One part of the solution here—according to the Cambridge Open Zettascale Lab—is to use technologies such as Intel® oneAPI.2 Intel oneAPI is an open, unified, and cross-architecture programming model that can be deployed across CPUs and accelerator architectures (GPUs, FPGAs, and others). The programming model simplifies software development and delivers uncompromising performance for accelerated compute without proprietary lock-in, while enabling the integration of legacy code.
The Intel oneAPI Rendering Toolkit is a set of open-source libraries that enables the creation of high-performance, high-fidelity, and cost-effective visualization applications and solutions. The toolkit supports Intel CPUs and future Xe architectures (GPUs). It includes the award-winning Intel® Embree, Intel® Open Image Denoise, Intel® Open Volume Kernel Library, Intel® OSPRay, Intel® OpenSWR, and other components and utilities.
The reason that Intel oneAPI adds value in this context is that it enables programmers to ignore the hardware running their code and concentrate on the details of the functions themselves. In addition, it theoretically makes code “portable” between different hardware architectures, from FPGA to ASIC, CPU to GPU.
The Cambridge Open Zettascale Lab is a designated “center of excellence” for courses and workshops related to Intel oneAPI, offering a range of courses to train programmers. In addition, the team at Cambridge is porting significant exascale and zettascale candidate codes to oneAPI, including CASTEP, FEniCS, and AREPO.
As Robert Maskell, Director of High-Performance Computing, Modelling and Simulation at Intel explains: “Intel oneAPI is [the key to] getting people to think about open programming. So, when they're writing a program, they can write it once and it runs on many different architectures. This is because Intel oneAPI takes that code and says: ‘I want to run that on a CPU or GPU, and ASIC or an FPGA,’ and then compiles that code to run it on whatever architecture that you choose to run.
“Intel oneAPI is an open program, so others are invited to join.
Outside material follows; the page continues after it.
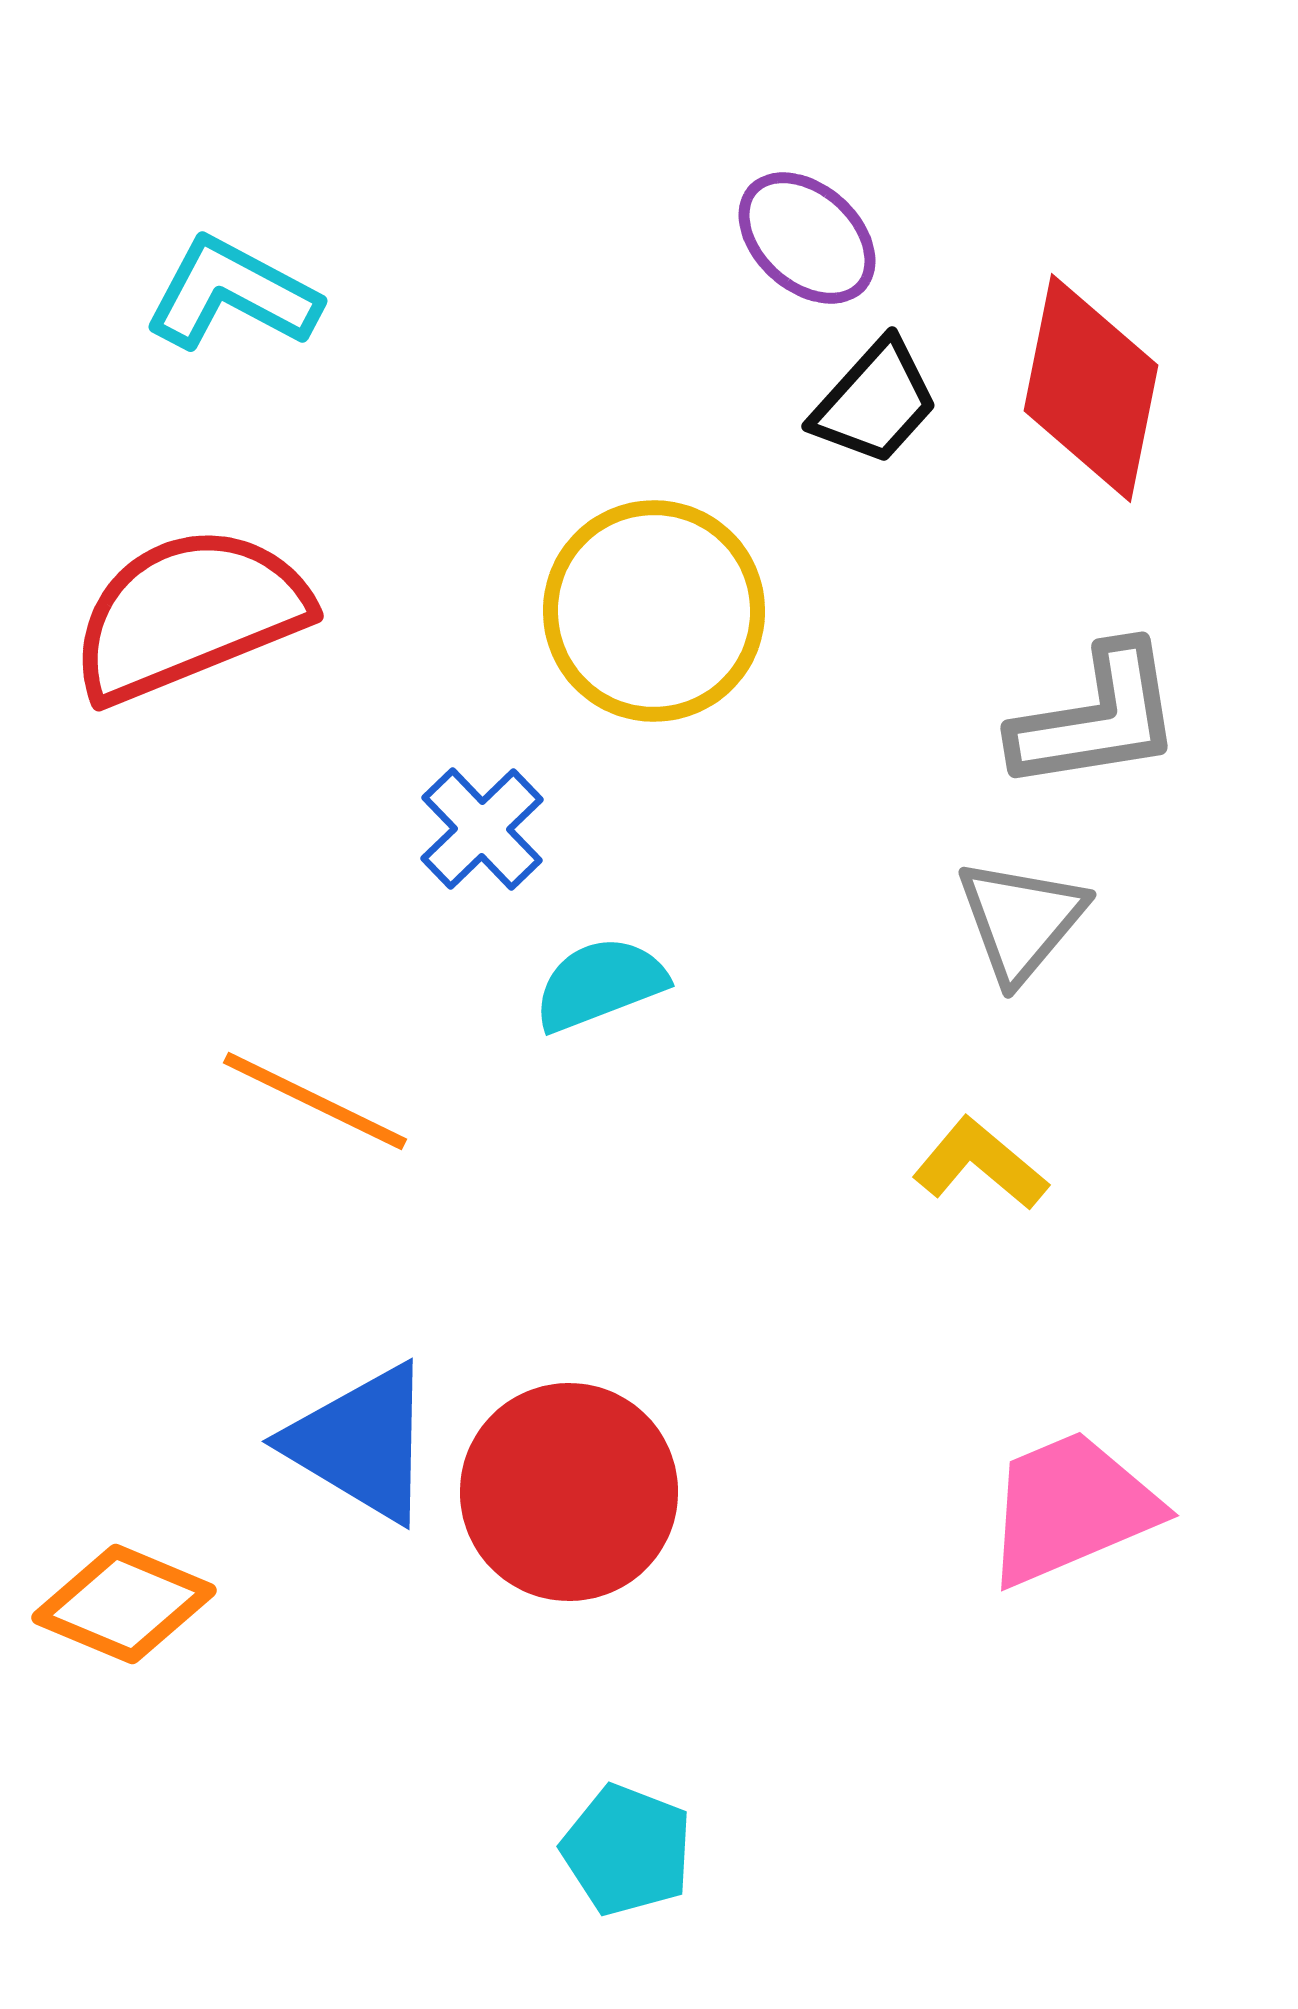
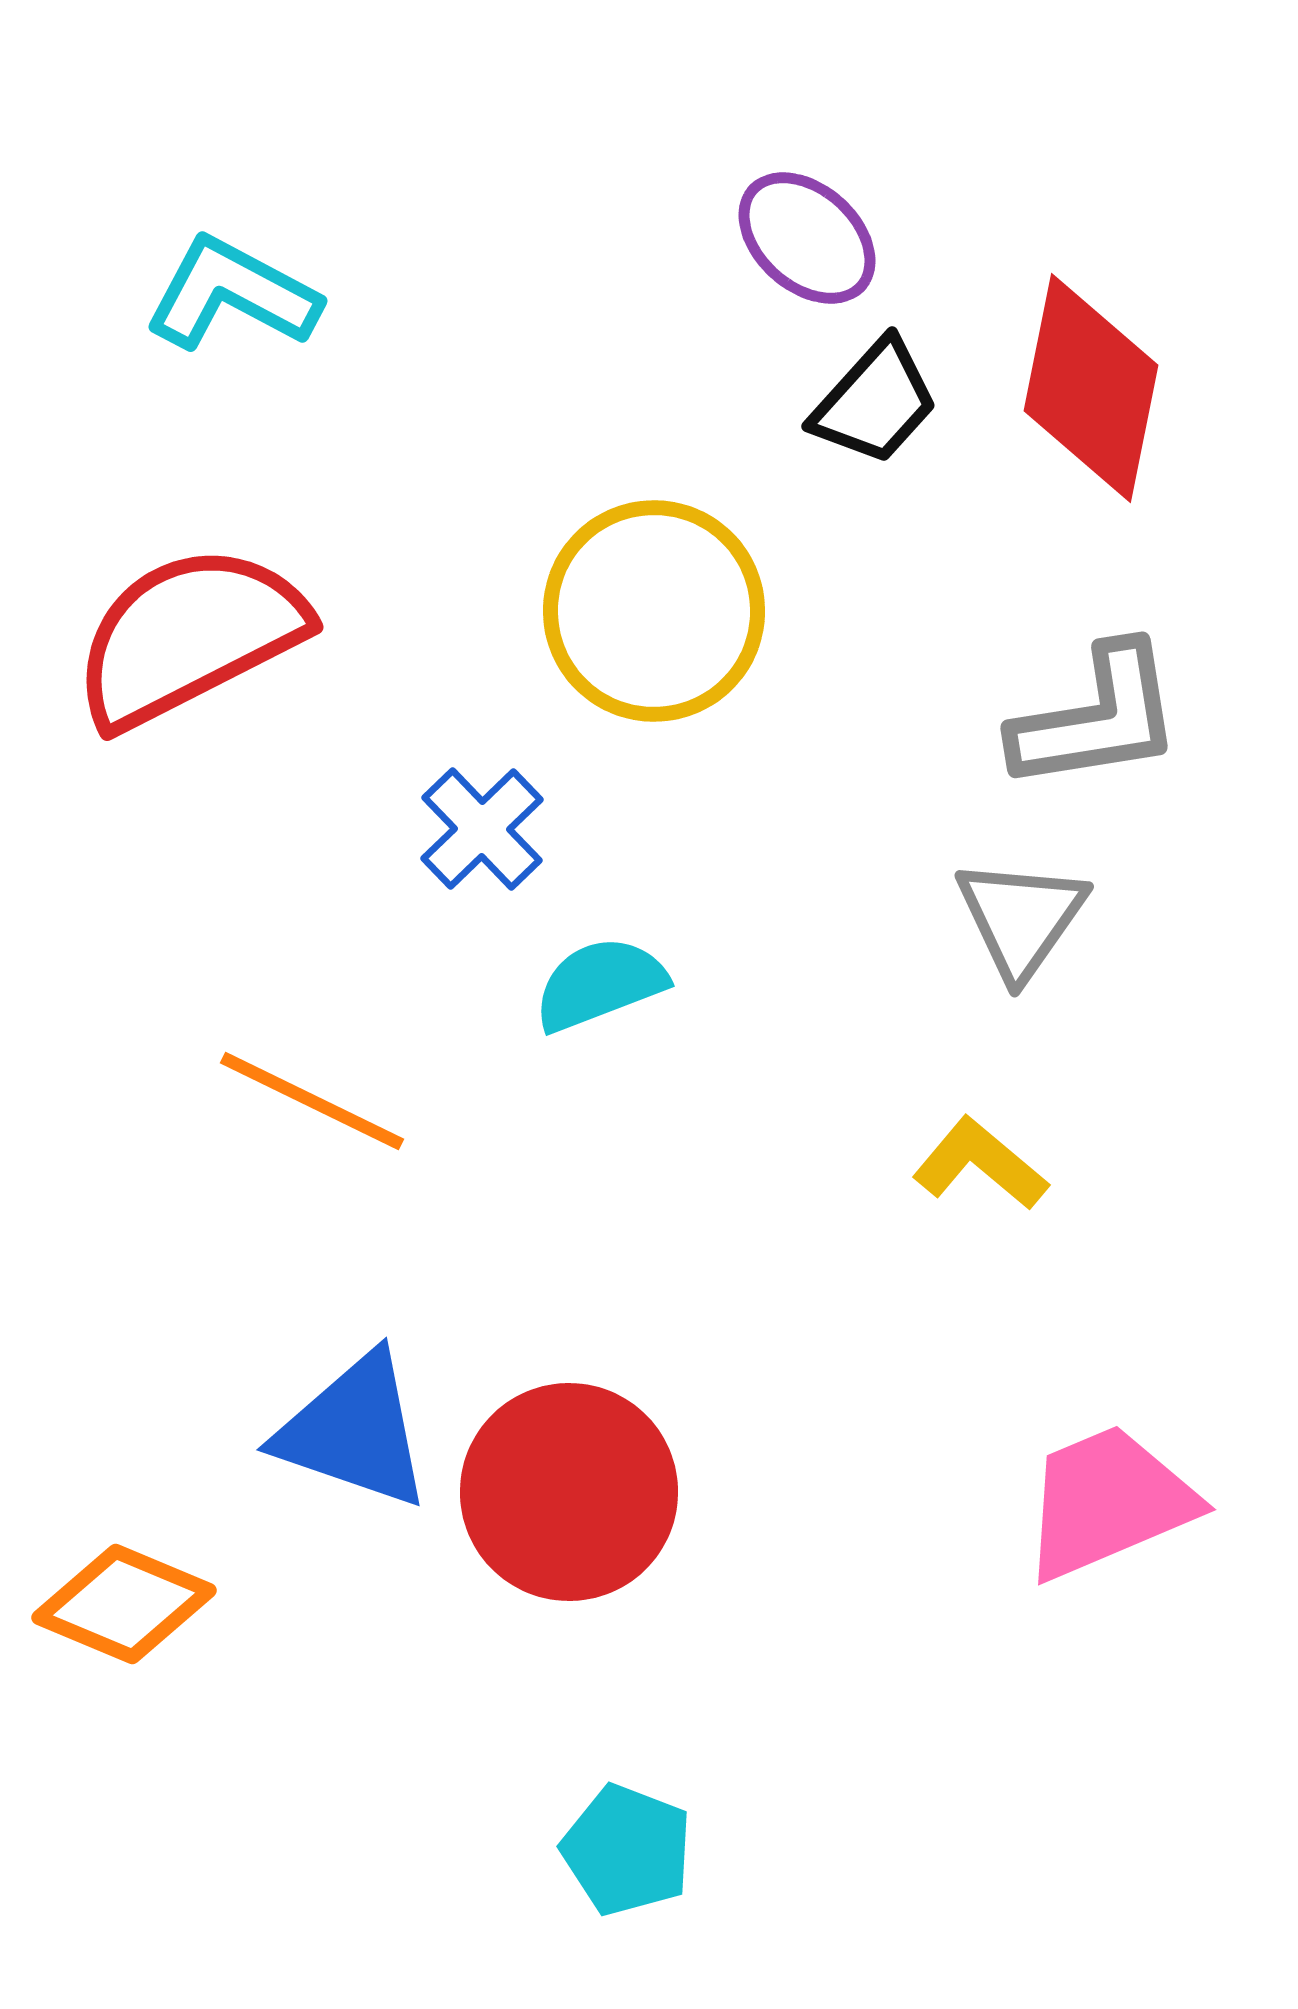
red semicircle: moved 22 px down; rotated 5 degrees counterclockwise
gray triangle: moved 2 px up; rotated 5 degrees counterclockwise
orange line: moved 3 px left
blue triangle: moved 7 px left, 12 px up; rotated 12 degrees counterclockwise
pink trapezoid: moved 37 px right, 6 px up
The idea at Cambridge is not only to train the Cambridge team on how to use Intel oneAPI, but also to get that team to go out and do industrial engagement.”
Wider Challenges for the HPC Future
The direction of travel towards zettascale computing is well underway, with the recent announcement (June 2022) that the 1.1 exaflop Frontier supercomputer at Oak Ridge National Laboratory was able to demonstrate performance of more than 1018 (1 quintillion) operations per second in standardized tests.3
Not far behind, at the US Department of Energy (DOE) Argonne National Laboratory, engineers are building the Aurora supercomputer. This is a two exaflop system based on Intel technologies including: Intel® Xeon® Scalable processors, Intel’s Xe Architecture, and Intel oneAPI toolkits.4
The challenges that face engineers, scientists, and programmers in the world of exascale are considerable, and unprecedentedly broad. From battling the physics involved in such powerful machines—huge power demands, intense cooling requirements and dedicated spaces to operate and maintain the hardware, through to the demands of middleware, networking and storage, the field is extraordinarily complex in every respect.